An update on the ciders and muscadine wine: the wine is basically bulk aging and clearing nicely. I’ll eventually rack it…maybe a couple more weeks, and let it go a few months, before I bottle it. The Caramel Cider made with crab apples and Cripps apples is pretty much bulk, aging as well. It did have a little airlock activity going on for a while after racking…not regular or often, though. It has almost stopped now, I think, so I’ll probably rack that a final time in about a week. Maybe bottling in two weeks. The crab apple, pear and Cripps apples cider…no name for it yet…is still bubbling pretty regularly in the airlock. It probably won’t be bottled for a month.
I think I’m learning that it pays to take a little extra time. Excess sediment in the bottom of bottles seems to be messing with my carbonation after bottles have been around for a couple of months. And I like my ciders to have very good clarity…not as huge a deal for all beers, but some. (For instance, wheat beers are actually supposed to be a little hazy.) So, slow down…get it right. Give it another week. It can only help!
Update: 9/15/14 Getting very good action in the blow-off on the Samhain Pumpkin Ale. It hasn’t fouled and it isn’t quite what I have heard some describe as “Rhino farts”, but it is almost constant bubbling.

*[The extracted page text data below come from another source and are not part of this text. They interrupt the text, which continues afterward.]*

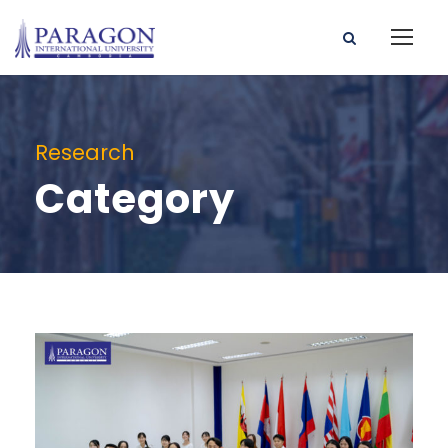
Research
Category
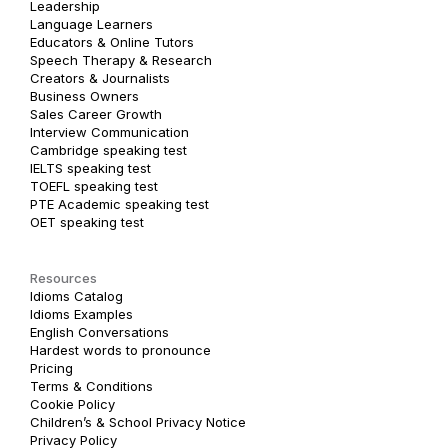
Leadership
Language Learners
Educators & Online Tutors
Speech Therapy & Research
Creators & Journalists
Business Owners
Sales Career Growth
Interview Communication
Cambridge speaking test
IELTS speaking test
TOEFL speaking test
PTE Academic speaking test
OET speaking test
Resources
Idioms Catalog
Idioms Examples
English Conversations
Hardest words to pronounce
Pricing
Terms & Conditions
Cookie Policy
Children’s & School Privacy Notice
Privacy Policy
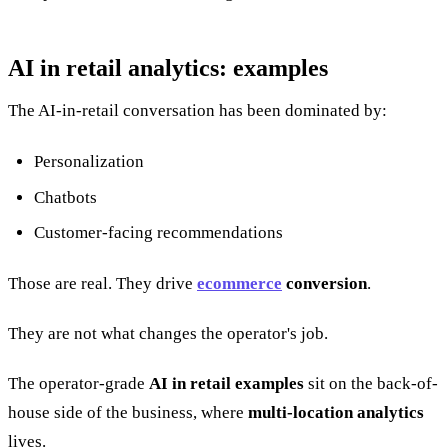
AI in retail analytics: examples
The AI-in-retail conversation has been dominated by:
Personalization
Chatbots
Customer-facing recommendations
Those are real. They drive
ecommerce
conversion
.
They are not what changes the operator's job.
The operator-grade
AI in retail examples
sit on the back-of-
house side of the business, where
multi-location analytics
lives.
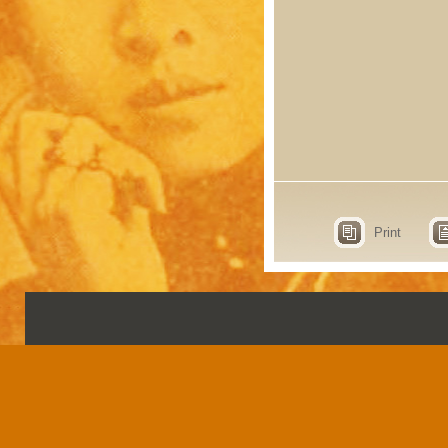
Print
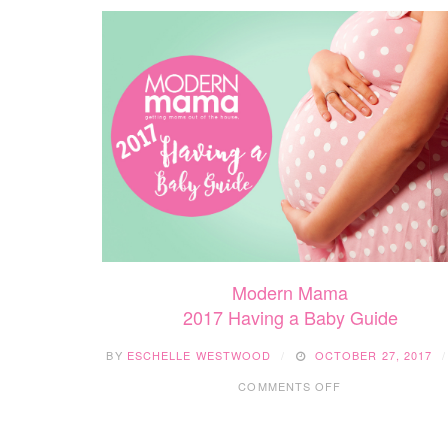
Modern Mama
2017 Having a Baby Guide
BY
ESCHELLE WESTWOOD
OCTOBER 27, 2017
ON
COMMENTS OFF
2017
HAVING
A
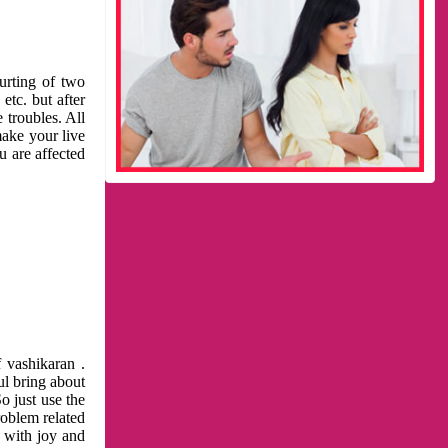
urting of two
etc. but after
 troubles. All
make your live
u are affected
 vashikaran .
ul bring about
o just use the
roblem related
l with joy and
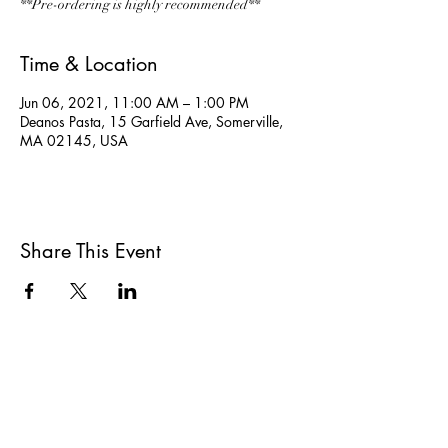
**Pre-ordering is highly recommended**
Time & Location
Jun 06, 2021, 11:00 AM – 1:00 PM
Deanos Pasta, 15 Garfield Ave, Somerville,
MA 02145, USA
Share This Event
All She Wrote Books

Update: 9/15/14 Opened the test bottle of the caramel cider to see what it’s doing. No carb at all. The ABV is a hefty 10.89%, though and the flavor is nice. Color is good. Finished product will be more clear. Alcohol may have pushed the Edinburgh Ale yeast past its tolerance…may have to explore options, if I want to carb.